ACTION ITEM: From the records below, copy out exactly the lines from the one containing "trie, 3 generace" to the one containing "ětlení, textury", both included. Add nothing else.

┄┄┄┄┄┄

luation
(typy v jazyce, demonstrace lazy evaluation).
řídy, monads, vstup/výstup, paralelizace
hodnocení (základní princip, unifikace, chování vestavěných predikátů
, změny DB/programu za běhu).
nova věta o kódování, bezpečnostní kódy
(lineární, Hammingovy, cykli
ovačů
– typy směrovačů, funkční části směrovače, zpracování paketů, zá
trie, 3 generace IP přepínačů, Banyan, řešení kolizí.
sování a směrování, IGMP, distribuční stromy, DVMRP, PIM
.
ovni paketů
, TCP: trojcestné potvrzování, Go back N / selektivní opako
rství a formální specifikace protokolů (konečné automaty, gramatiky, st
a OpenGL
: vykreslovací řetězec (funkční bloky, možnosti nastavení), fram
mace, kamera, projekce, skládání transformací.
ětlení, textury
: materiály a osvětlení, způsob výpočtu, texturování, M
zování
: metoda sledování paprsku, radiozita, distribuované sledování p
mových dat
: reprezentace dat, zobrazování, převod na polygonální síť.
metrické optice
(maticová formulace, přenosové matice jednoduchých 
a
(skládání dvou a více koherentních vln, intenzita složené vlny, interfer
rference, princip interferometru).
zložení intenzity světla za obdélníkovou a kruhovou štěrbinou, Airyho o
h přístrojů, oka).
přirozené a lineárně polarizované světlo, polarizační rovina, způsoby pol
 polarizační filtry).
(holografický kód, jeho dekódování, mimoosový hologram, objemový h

┄┄┄┄┄┄

RESULT:
trie, 3 generace IP přepínačů, Banyan, řešení kolizí.
sování a směrování, IGMP, distribuční stromy, DVMRP, PIM
.
ovni paketů
, TCP: trojcestné potvrzování, Go back N / selektivní opako
rství a formální specifikace protokolů (konečné automaty, gramatiky, st
a OpenGL
: vykreslovací řetězec (funkční bloky, možnosti nastavení), fram
mace, kamera, projekce, skládání transformací.
ětlení, textury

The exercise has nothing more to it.